Sollte jetzt noch das Parlament der Nominierung der Vereinigten Irakischen Allianz zustimmen, würde Al-Dschafari seine zweite Amtszeit antreten. Vor fast genau einem Jahr wurde er zum ersten Mal nominiert. Die Glückwünsche seines Herausforderers, Vizepräsident Adel Abdel Mahdi, quittierte der 55-jährige Al-Dschafari lakonisch: "Sie sollten mir lieber kondolieren" - denn er stehe vor einer "schwierigen Aufgabe", sagte Al-Dschafari am Sonntag (12.2.2006).

Angeschlagener Ruf bei den Sunniten

Der 1947 in der Pilgerstadt Kerbela geborene Al-Dschafari ist Vorsitzender der schiitischen Dawa-Partei. Während der Herrschaft des Saddam-Regimes verbrachte er Jahrzehnte im Exil.
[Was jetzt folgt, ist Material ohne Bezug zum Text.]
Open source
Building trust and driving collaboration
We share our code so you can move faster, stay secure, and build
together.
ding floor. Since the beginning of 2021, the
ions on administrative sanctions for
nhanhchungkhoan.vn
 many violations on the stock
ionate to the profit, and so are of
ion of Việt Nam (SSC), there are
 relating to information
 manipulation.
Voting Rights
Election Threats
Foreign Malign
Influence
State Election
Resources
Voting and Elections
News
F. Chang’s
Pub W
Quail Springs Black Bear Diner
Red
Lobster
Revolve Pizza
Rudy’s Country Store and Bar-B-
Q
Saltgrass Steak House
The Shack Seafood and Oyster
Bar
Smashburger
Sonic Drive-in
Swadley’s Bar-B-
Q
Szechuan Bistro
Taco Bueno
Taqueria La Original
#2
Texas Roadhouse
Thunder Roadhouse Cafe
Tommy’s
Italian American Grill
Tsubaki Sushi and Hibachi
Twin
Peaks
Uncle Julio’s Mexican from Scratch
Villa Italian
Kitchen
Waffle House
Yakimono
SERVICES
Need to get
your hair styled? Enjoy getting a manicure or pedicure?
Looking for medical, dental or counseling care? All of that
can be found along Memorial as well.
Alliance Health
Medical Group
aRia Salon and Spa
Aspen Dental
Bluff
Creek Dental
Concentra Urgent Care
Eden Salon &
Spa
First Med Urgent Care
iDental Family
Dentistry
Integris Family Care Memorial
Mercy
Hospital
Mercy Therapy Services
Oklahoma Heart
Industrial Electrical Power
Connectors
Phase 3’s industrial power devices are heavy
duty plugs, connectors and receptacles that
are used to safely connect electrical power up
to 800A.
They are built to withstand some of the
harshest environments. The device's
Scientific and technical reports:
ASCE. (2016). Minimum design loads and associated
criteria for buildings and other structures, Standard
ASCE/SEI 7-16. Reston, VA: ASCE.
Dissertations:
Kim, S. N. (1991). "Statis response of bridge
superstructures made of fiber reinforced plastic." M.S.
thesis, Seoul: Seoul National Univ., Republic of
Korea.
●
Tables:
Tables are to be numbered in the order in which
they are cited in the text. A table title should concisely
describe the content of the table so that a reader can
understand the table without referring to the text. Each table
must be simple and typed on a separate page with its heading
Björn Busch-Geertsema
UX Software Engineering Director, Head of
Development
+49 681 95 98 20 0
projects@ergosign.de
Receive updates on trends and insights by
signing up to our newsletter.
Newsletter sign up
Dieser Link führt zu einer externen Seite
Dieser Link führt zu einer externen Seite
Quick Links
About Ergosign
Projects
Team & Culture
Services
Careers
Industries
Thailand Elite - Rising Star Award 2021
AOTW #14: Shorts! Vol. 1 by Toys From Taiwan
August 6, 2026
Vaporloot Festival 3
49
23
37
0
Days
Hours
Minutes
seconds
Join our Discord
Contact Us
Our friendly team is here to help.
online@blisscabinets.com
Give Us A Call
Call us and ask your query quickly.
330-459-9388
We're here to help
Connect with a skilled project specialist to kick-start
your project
Nach dem Sturz des Regimes war er zunächst Vize-Präsident in der von den Amerikanern eingesetzten Übergangsregierung. Er trat als Mann des Ausgleichs mit den Sunniten an, ist aber unter anderem wegen Misshandlungen von Sunniten durch die Sicherheitskräfte in die Kritik geraten

Politik des Ausgleichs

Al-Dschafari ist es nach eigenem Bekunden wichtig, dass die Schiiten nach jahrhundertelanger Unterdrückung nicht anderen religiösen oder ethnischen Gruppen ihren Willen aufzwingen. Eine weitere große Herausforderung sieht er in der Stabilisierung der Sicherheitslage seines Landes.

Glaubwürdigkeit bezieht er dabei aus seiner Vergangenheit als Oppositioneller und Exilpolitiker unter Saddam Hussein. 1966 trat er der 1957 gegründete Dawa bei, die seit den 1970er Jahren auch militant gegen die von der Baath-Partei dominierte Regierung vorging. Zugleich steht die Dawa für eine islamische Reformpolitik und eine Modernisierung religiöser Institutionen.

Leben im Exil

Mit der vollen Aufnahme des bewaffneten Widerstands gegen die Regierung von Saddam Hussein begann die Dawa-Partei Anfang der 1980er Jahre, als der Irak einen zermürbenden Stellungskrieg gegen seinen Nachbarn Iran führte. Saddam Hussein ging gnadenlos gegen Dawa-Anhänger vor. Mehr als 75.000 Mitglieder wurden zwischen 1982 und 1984 getötet. Al-Dschafari setzte sich 1980 vor politischer Verfolgung in den Iran ab, wo er enge Beziehungen knüpfte, die ihm seine Gegner noch heute vorwerfen.

Im Jahr 1989 zog der fünffache Vater schließlich nach London. Dort war er als Sprecher der Dawa-Partei in Großbritannien aktiv. Nach dem Einmarsch der US-geführten Truppen in den Irak im März 2003 gehörte der gelernte Arzt zu den ersten Exilpolitikern, die in ihr Heimatland zurückkehrten. Schon im August 2003 machte die Verwaltung der US-Besatzer ihn zum ersten Vorsitzenden des neu eingerichteten irakischen Regierungsrates.

Knappes Ergebnis

Die irakische Nationalversammlung
Die irakische NationalversammlungBild: picture-alliance/dpa

Al-Dschafari setzte sich am Sonntag (12.2.) bei einer Abstimmung der Abgeordneten der religiösen Schiiten-Allianz knapp gegen seinen Rivalen Adel Abdul Mahdi vom Hohen Rat für die Islamische Revolution im Irak (SCIRI) durch. Auf Al-Dschafari entfielen 64 Stimmen. Abdul Mahdi erhielt 63 Stimmen. Dieser betonte, die Abstimmung habe gezeigt, dass die Allianz demokratisch und professionell sei.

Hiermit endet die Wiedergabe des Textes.